• DIRECTIONS FOR THIS TASK: Retype the data exactly, skipping any picture in it.

• MATERIAL PROVIDED:
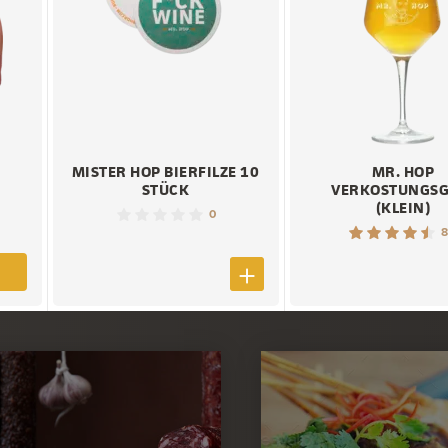
MISTER HOP BIERFILZE 10
MR. HOP
STÜCK
VERKOSTUNGSG
(KLEIN)
0
8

• EXERCISE OUTPUT:
MISTER HOP BIERFILZE 10
MR. HOP
STÜCK
VERKOSTUNGSG
(KLEIN)
0
8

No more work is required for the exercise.